◆ What is being asked:
Copy all lines of the listing that include the string "Open".

◆ Supplied data:
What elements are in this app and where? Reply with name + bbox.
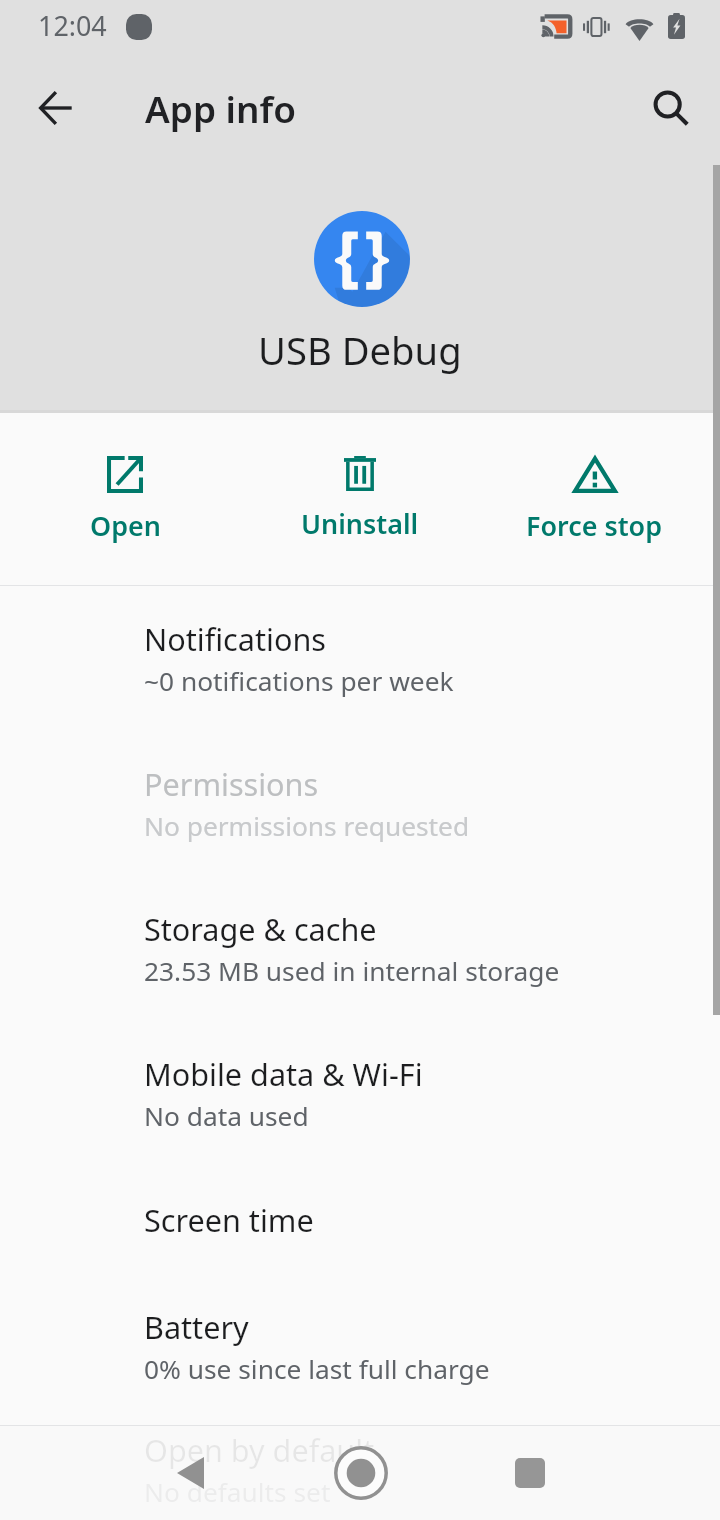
staticText: No permissions requested [144, 808, 470, 844]
staticText: Storage & cache [144, 908, 377, 950]
staticText: Open [90, 507, 161, 544]
staticText: ~0 notifications per week [144, 663, 454, 699]
staticText: 0% use since last full charge [144, 1351, 490, 1387]
button[interactable]: Open by default [0, 1419, 720, 1520]
button[interactable]: Screen time [0, 1166, 720, 1274]
staticText: Uninstall [301, 505, 419, 542]
staticText: Notifications [144, 618, 326, 660]
staticText: Mobile data & Wi-Fi [144, 1053, 423, 1095]
button[interactable]: Search [623, 60, 719, 156]
staticText: Permissions [144, 763, 319, 805]
button[interactable]: Mobile data & Wi-Fi [0, 1021, 720, 1166]
button[interactable]: Permissions [0, 731, 720, 876]
staticText: Battery [144, 1306, 249, 1348]
staticText: Open by default [144, 1429, 375, 1471]
staticText: Force stop [526, 507, 663, 544]
staticText: 23.53 MB used in internal storage [144, 953, 560, 989]
button[interactable]: Uninstall [242, 412, 477, 585]
button[interactable]: Storage & cache [0, 876, 720, 1021]
staticText: No data used [144, 1098, 309, 1134]
button[interactable]: Back [8, 60, 104, 156]
button[interactable]: Recent apps [482, 1425, 578, 1520]
button[interactable]: Home [313, 1425, 409, 1520]
staticText: USB Debug [258, 324, 462, 376]
staticText: App info [145, 84, 296, 134]
button[interactable]: Back [142, 1425, 238, 1520]
button[interactable]: Battery [0, 1274, 720, 1419]
button[interactable]: Open [8, 412, 242, 585]
staticText: Screen time [144, 1199, 314, 1241]
button[interactable]: Notifications [0, 586, 720, 731]
button[interactable]: Force stop [477, 412, 712, 585]
staticText: 12:04 [38, 7, 107, 44]
staticText: No defaults set [144, 1474, 331, 1510]
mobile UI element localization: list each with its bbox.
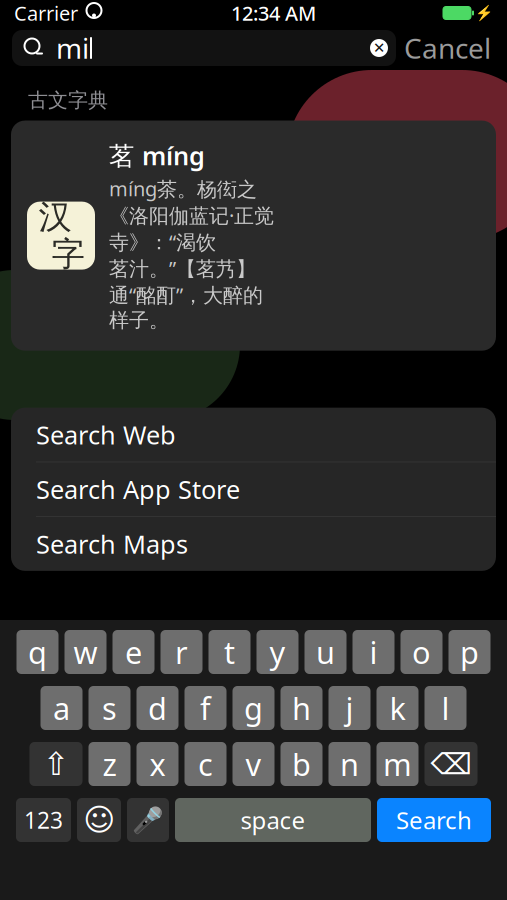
staticText: g (244, 688, 263, 728)
button[interactable]: b (280, 742, 322, 786)
button[interactable]: p (448, 630, 490, 674)
staticText: c (198, 744, 213, 784)
button[interactable]: Dictate (127, 798, 169, 842)
staticText: r (175, 632, 188, 672)
button[interactable]: Shift (30, 742, 82, 786)
button[interactable]: n (328, 742, 370, 786)
staticText: space (240, 804, 306, 836)
staticText: v (246, 744, 262, 784)
staticText: f (200, 688, 211, 728)
staticText: k (390, 688, 406, 728)
button[interactable]: l (424, 686, 466, 730)
staticText: y (270, 632, 286, 672)
button[interactable]: Search Maps (11, 517, 496, 571)
button[interactable]: a (40, 686, 82, 730)
staticText: o (412, 632, 431, 672)
button[interactable]: y (256, 630, 298, 674)
button[interactable]: 123 (16, 798, 71, 842)
button[interactable]: h (280, 686, 322, 730)
button[interactable]: Search Web (11, 408, 496, 462)
button[interactable]: m (376, 742, 418, 786)
staticText: Search Web (36, 418, 176, 452)
button[interactable]: Search (377, 798, 491, 842)
button[interactable]: u (304, 630, 346, 674)
staticText: ⚡ (475, 5, 493, 21)
staticText: b (292, 744, 311, 784)
staticText: u (316, 632, 335, 672)
staticText: t (224, 632, 235, 672)
button[interactable]: i (352, 630, 394, 674)
staticText: e (125, 632, 142, 672)
button[interactable]: w (64, 630, 106, 674)
button[interactable]: s (88, 686, 130, 730)
staticText: 12:34 AM (231, 0, 316, 26)
button[interactable]: v (232, 742, 274, 786)
button[interactable]: Search App Store (11, 462, 496, 517)
staticText: Carrier (14, 0, 78, 26)
staticText: m (383, 744, 412, 784)
button[interactable]: g (232, 686, 274, 730)
staticText: ⌫ (430, 747, 472, 781)
staticText: z (102, 744, 116, 784)
button[interactable]: j (328, 686, 370, 730)
button[interactable]: space (175, 798, 371, 842)
staticText: ✕ (373, 40, 385, 56)
staticText: 茗 míng (109, 139, 205, 172)
staticText: Search App Store (36, 472, 240, 506)
button[interactable]: e (112, 630, 154, 674)
staticText: w (74, 632, 98, 672)
staticText: Search (396, 804, 472, 836)
staticText: 123 (24, 805, 63, 835)
button[interactable]: x (136, 742, 178, 786)
staticText: mi (56, 29, 89, 67)
staticText: míng茶。杨衒之《洛阳伽蓝记·正觉寺》：“渴饮 茗汁。”【茗艿】通“酩酊”，大… (109, 175, 274, 333)
staticText: j (346, 688, 354, 728)
staticText: ☺ (83, 803, 115, 837)
button[interactable]: f (184, 686, 226, 730)
button[interactable]: o (400, 630, 442, 674)
button[interactable]: d (136, 686, 178, 730)
staticText: 🎤 (132, 806, 164, 834)
button[interactable]: k (376, 686, 418, 730)
staticText: h (292, 688, 311, 728)
button[interactable]: r (160, 630, 202, 674)
button[interactable]: 汉 (11, 121, 496, 351)
button[interactable]: t (208, 630, 250, 674)
button[interactable]: Cancel (396, 30, 499, 66)
staticText: 古文字典 (28, 88, 108, 113)
button[interactable]: Emoji (77, 798, 121, 842)
staticText: n (340, 744, 359, 784)
staticText: Search Maps (36, 527, 188, 561)
staticText: l (442, 688, 450, 728)
staticText: a (53, 688, 70, 728)
staticText: ⇧ (42, 746, 70, 782)
staticText: s (102, 688, 117, 728)
staticText: d (148, 688, 167, 728)
button[interactable]: c (184, 742, 226, 786)
staticText: 汉 (38, 197, 72, 238)
button[interactable]: Clear text (362, 31, 396, 65)
staticText: q (28, 632, 47, 672)
staticText: i (370, 632, 378, 672)
staticText: x (150, 744, 166, 784)
staticText: p (460, 632, 479, 672)
staticText: Cancel (404, 29, 491, 67)
button[interactable]: z (88, 742, 130, 786)
button[interactable]: q (16, 630, 58, 674)
button[interactable]: Delete (424, 742, 478, 786)
staticText: 字 (52, 234, 84, 274)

◆ Answer to this task:
staticText: Open [90, 507, 161, 544]
button[interactable]: Open by default [0, 1419, 720, 1520]
staticText: Open by default [144, 1429, 375, 1471]
button[interactable]: Open [8, 412, 242, 585]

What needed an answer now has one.